- **Work to complete**:
After going through the data below, state how many lines contain "بخميس", and nothing else.

(Dataset excerpts)
================================
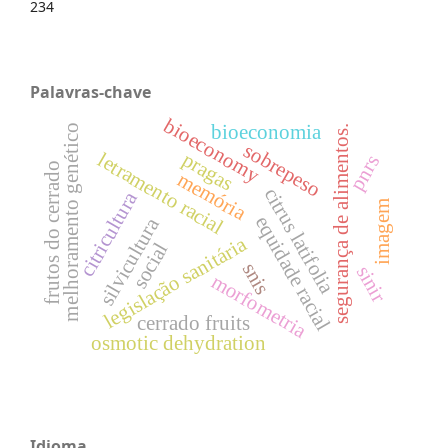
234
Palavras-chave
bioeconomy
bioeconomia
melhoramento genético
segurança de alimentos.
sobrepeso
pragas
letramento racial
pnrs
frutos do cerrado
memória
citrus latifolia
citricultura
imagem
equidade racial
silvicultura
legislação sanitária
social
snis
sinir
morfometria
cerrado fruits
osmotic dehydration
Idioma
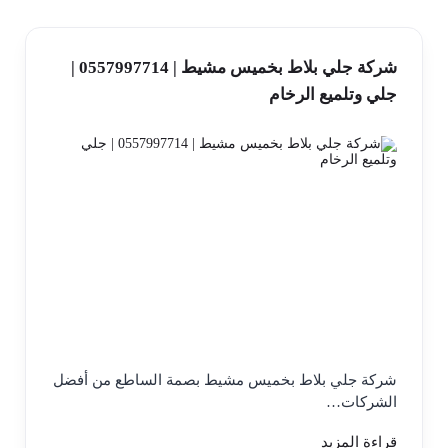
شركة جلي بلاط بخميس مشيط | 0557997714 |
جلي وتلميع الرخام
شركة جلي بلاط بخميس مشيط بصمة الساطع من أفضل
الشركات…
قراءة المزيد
================================
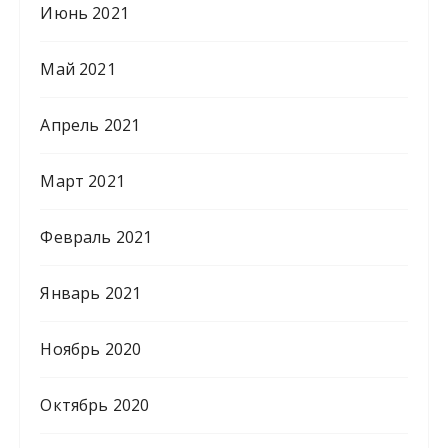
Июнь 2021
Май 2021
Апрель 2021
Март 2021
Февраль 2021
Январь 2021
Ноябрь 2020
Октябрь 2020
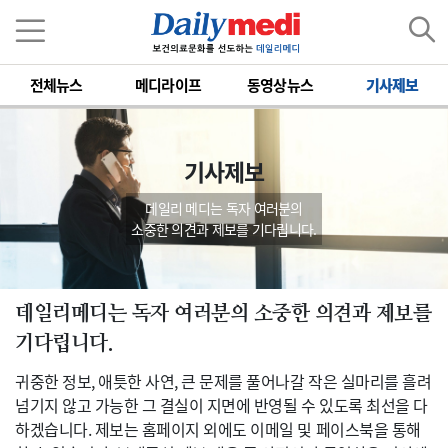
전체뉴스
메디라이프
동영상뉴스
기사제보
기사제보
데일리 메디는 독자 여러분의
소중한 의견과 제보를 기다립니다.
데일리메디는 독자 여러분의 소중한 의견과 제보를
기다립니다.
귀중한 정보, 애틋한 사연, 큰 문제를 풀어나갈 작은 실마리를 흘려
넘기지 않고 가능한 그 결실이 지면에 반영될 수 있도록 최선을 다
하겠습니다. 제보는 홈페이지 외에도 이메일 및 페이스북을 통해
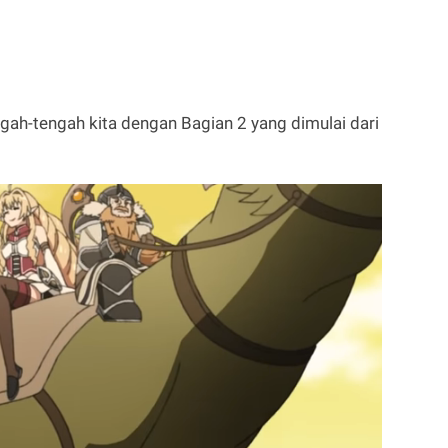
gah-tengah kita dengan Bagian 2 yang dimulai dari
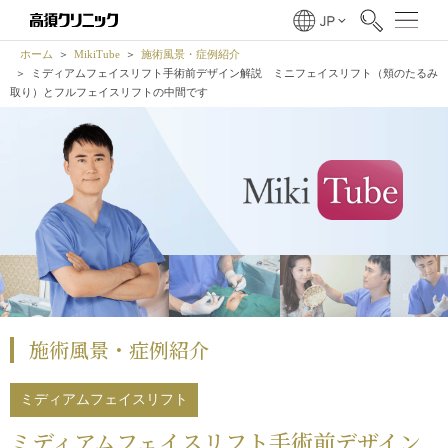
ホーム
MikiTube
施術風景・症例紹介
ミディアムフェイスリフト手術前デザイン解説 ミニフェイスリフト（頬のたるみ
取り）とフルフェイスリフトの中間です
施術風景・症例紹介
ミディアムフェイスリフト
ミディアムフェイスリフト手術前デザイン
================================
- **Your solution**:
2